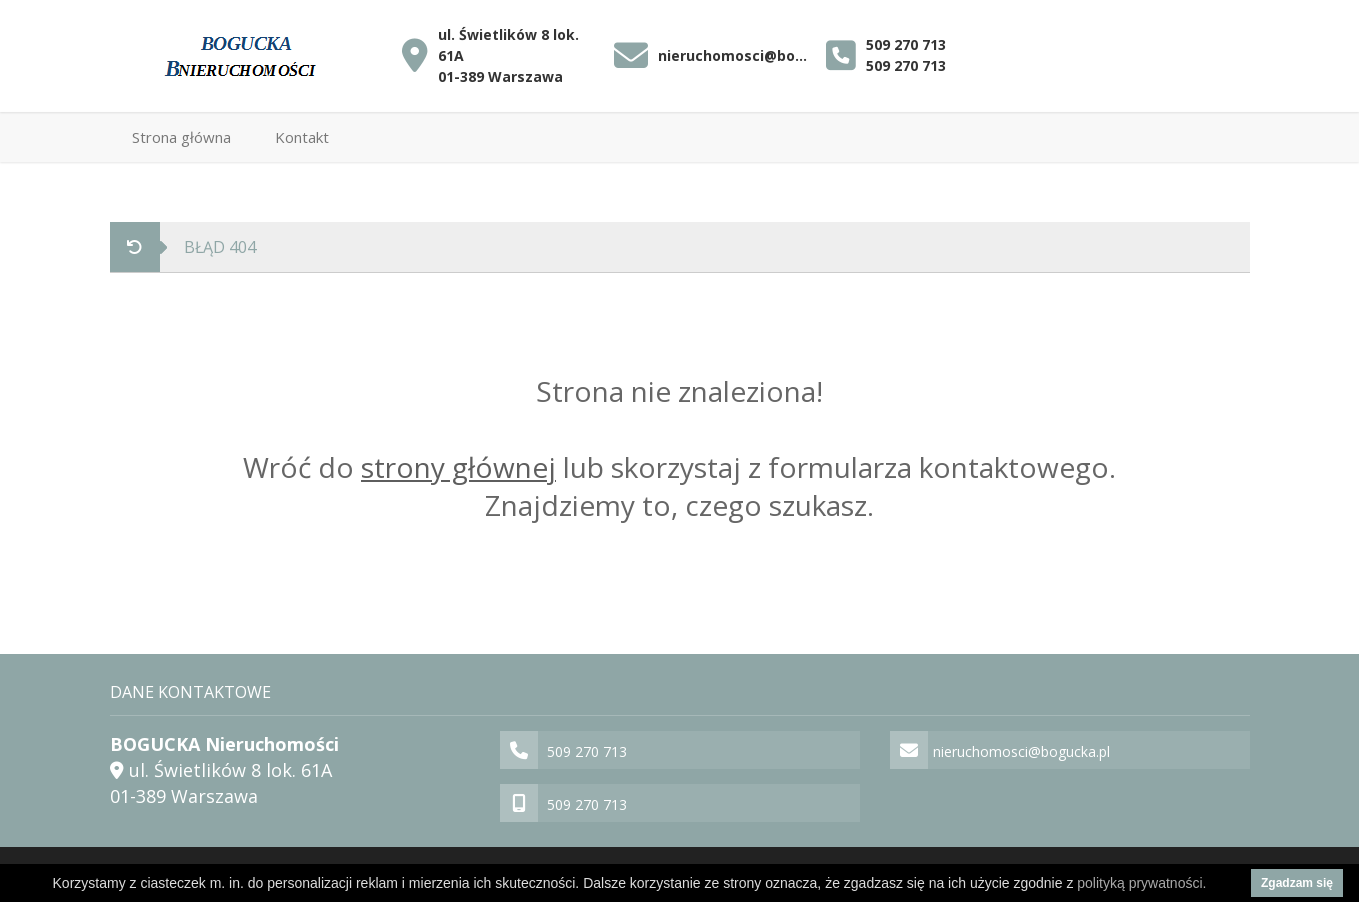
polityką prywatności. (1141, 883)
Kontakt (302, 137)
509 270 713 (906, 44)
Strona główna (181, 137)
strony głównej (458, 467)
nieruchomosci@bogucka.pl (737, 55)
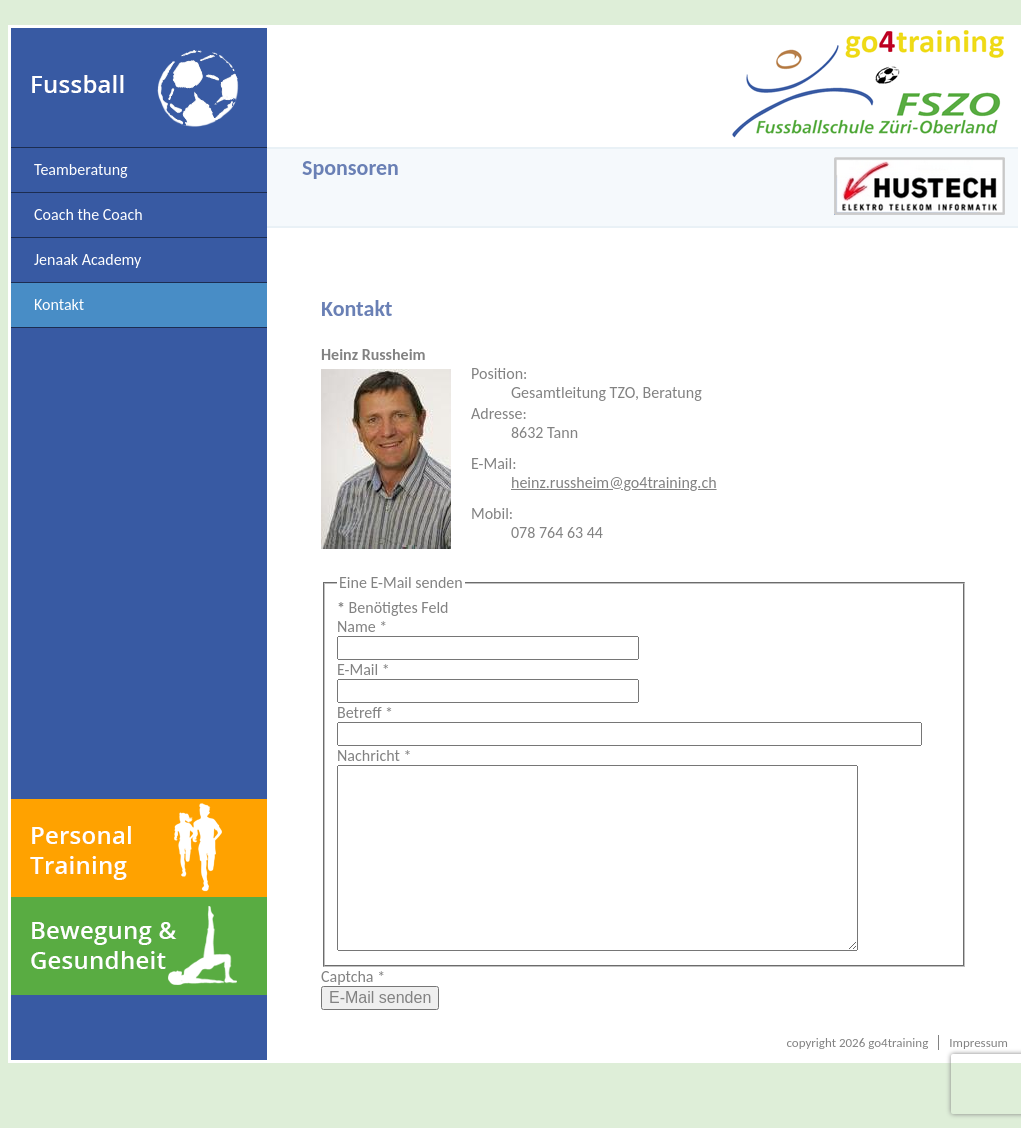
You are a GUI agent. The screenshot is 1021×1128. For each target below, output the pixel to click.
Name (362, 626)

# # # # # # #

**WORK REQUEST**
Print the entire listing precisely as written, omitting the images it holds.

**TASK RESULT**
polityką prywatności. (1141, 883)
Kontakt (302, 137)
509 270 713 (906, 44)
Strona główna (181, 137)
strony głównej (458, 467)
nieruchomosci@bogucka.pl (737, 55)
You are a GUI agent. The screenshot is 1021×1128. For each target below, output the pixel to click.
Name (362, 626)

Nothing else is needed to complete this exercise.